Side two begins with “My Automobile,” yet more Stonesy faux country, but with sitar (?!) accompaniment, quickly followed by the revved-up, libidinous “Nothing Before Me But Thang,” which is the wildest, most Funkadelicized cut on Osmium. The struttin’, ruttin’ “Funky Woman” is indeed funky and ready to make any party you’re attending lit, as the kids say. The hippie-fied gospel rock of “Livin’ The Life” sounds like something off of Godspell or Hair, but it’s not bad at all.

Parliament saved the best for last with “The Silent Boatman.” Another Ruth Copeland composition (she also co-produced the LP, by the way), “The Silent Boatman” is one of the most beautiful and moving songs in all creation.
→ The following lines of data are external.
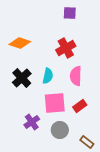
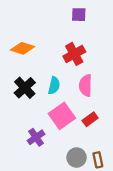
pink square: (55, 103) -> (62, 116), turned -30
gray circle: (60, 130) -> (77, 158), moved
brown rectangle: (87, 142) -> (98, 160), turned 40

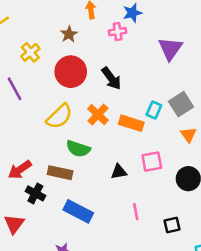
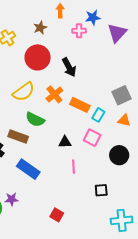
purple triangle: (170, 49) -> (117, 33), moved
cyan rectangle: (154, 110) -> (98, 115), moved
orange triangle: (188, 135) -> (124, 120), turned -48
pink square: (152, 162) -> (92, 138), turned 30
pink line: (136, 212) -> (73, 167), moved

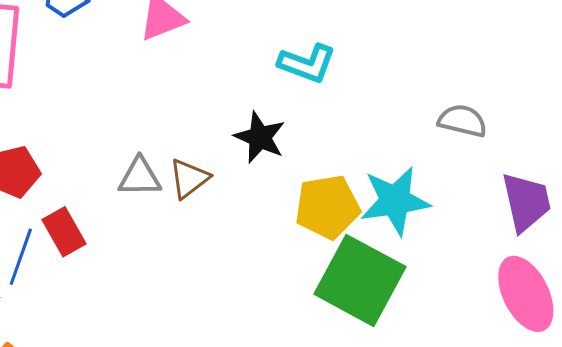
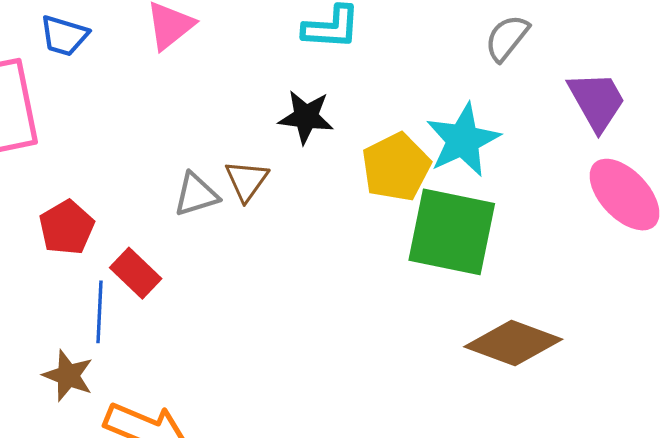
gray semicircle: (462, 121) -> (507, 38), turned -48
A slowly building, majestic ballad aswirl in Bernie Worrell’s organ and glockenspiel, it’s a poignant tale lamenting inequality and strife on Earth and redemption in the afterlife. When the bagpipes come in, you feel as if you’re being swept up in a highly improbable dream in which Parliament become the most persuasive religious sect ever to enter a studio. Going way against type, “The Silent Boatman” might be the closest Clinton & company ever got to godliness. Ruth Copeland was their secret weapon, although she never again recorded another proper album with the group. But what a legacy she left. -Buckley Mayfield

Don Cherry “Brown Rice” (EMI [Italy], 1975)
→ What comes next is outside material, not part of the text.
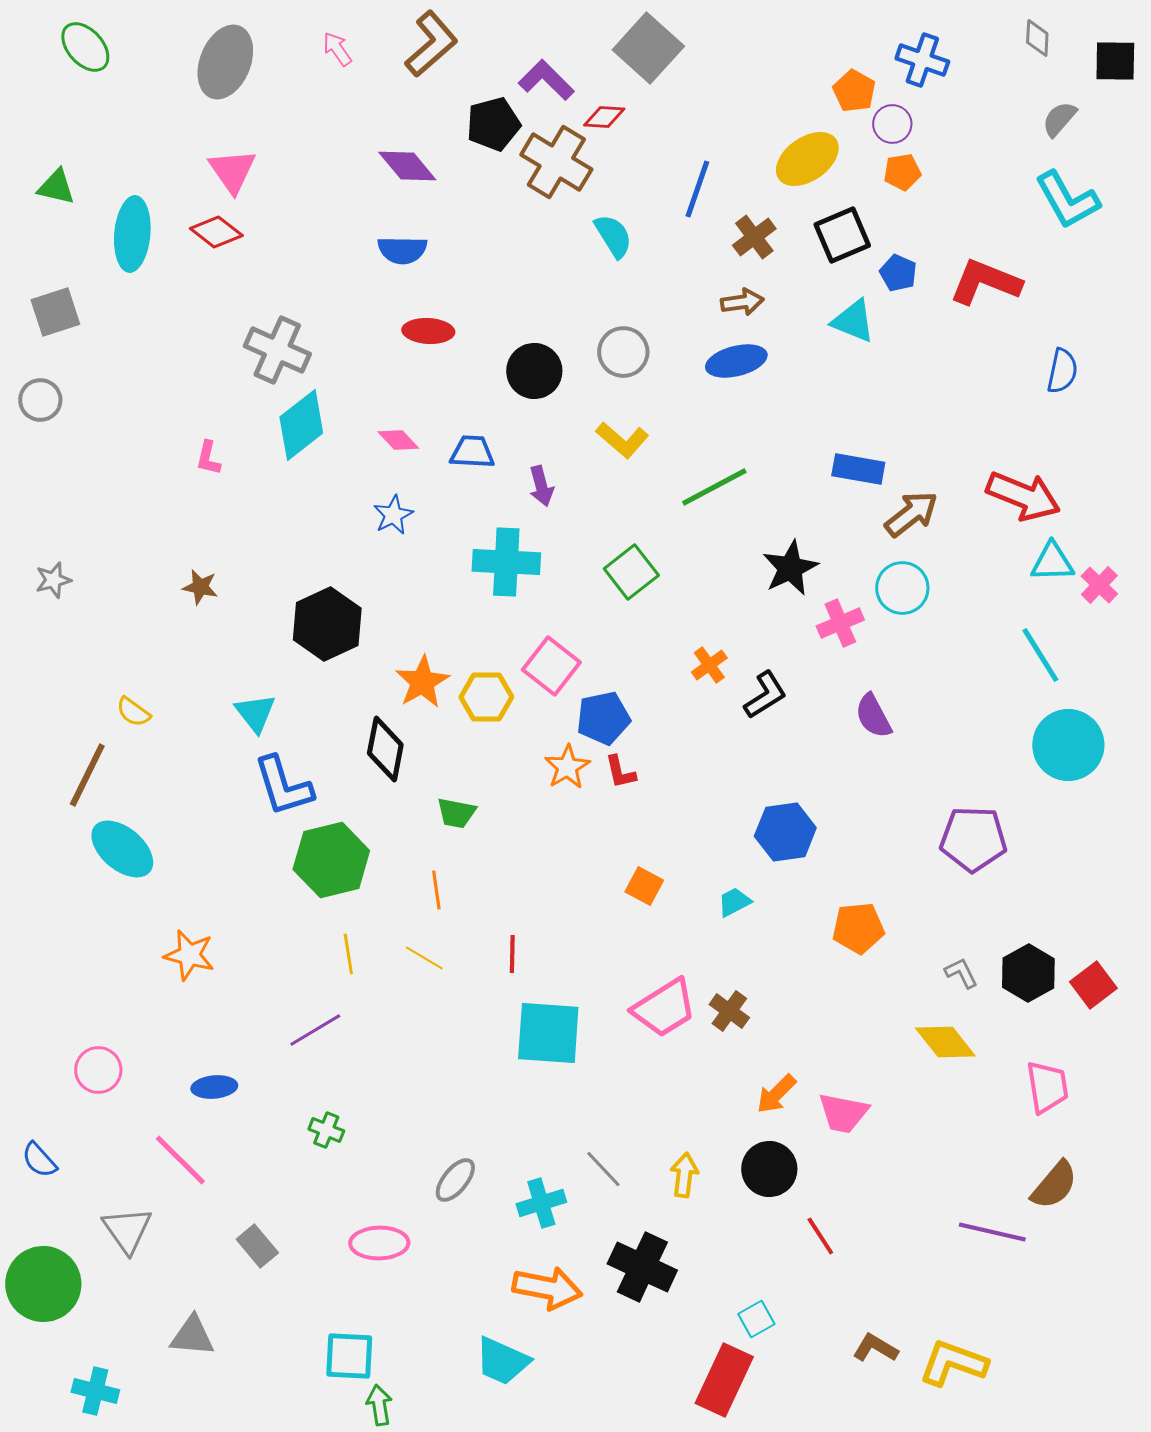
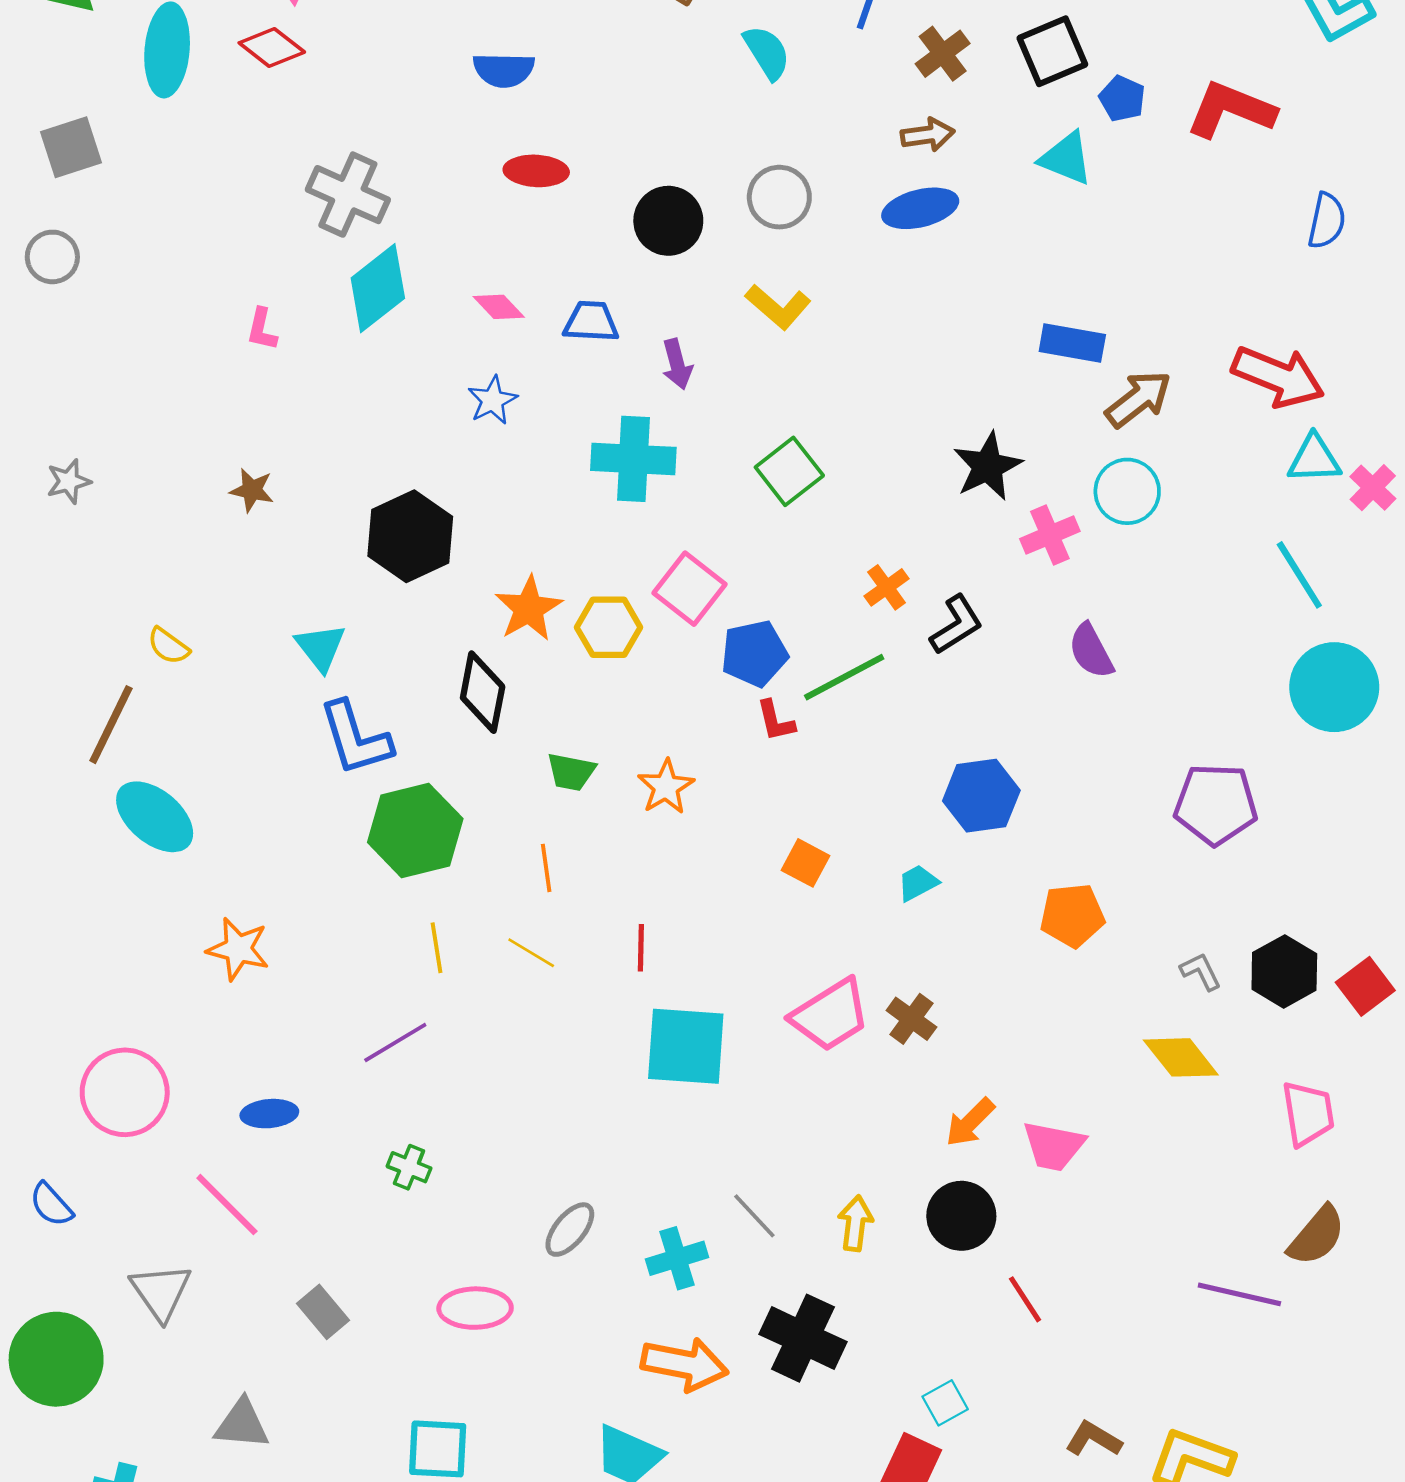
green line: (714, 487) -> (844, 677), moved
orange star: (567, 767) -> (666, 787), moved
pink circle: (98, 1070) -> (125, 1092), size x1.5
Nearly all my friends and acquaintances who are into psychedelic music tap Brown Rice* as their favorite Don Cherry album, and one listen reveals why. It’s at once the grooviest, spaciest, and most cosmic-sounding record in the legendary jazz trumpeter’s catalog. Cherry’s hunger for new, adventurous sounds spurred him to travel around Africa, Europe, and the Far East and absorb influences from those regions. For Brown Rice, he called on some trusted comrades to help him realize his ambitious visions, including drummer Billy Higgins and bassist Charlie Haden (both of whom played with Ornette Coleman and Cherry on seminal LPs The Shape Of Jazz To Come and Change Of The Century), and saxophonist Frank Lowe. They and other key contributors combine to create perhaps the most rewarding introduction into Cherry’s large canon.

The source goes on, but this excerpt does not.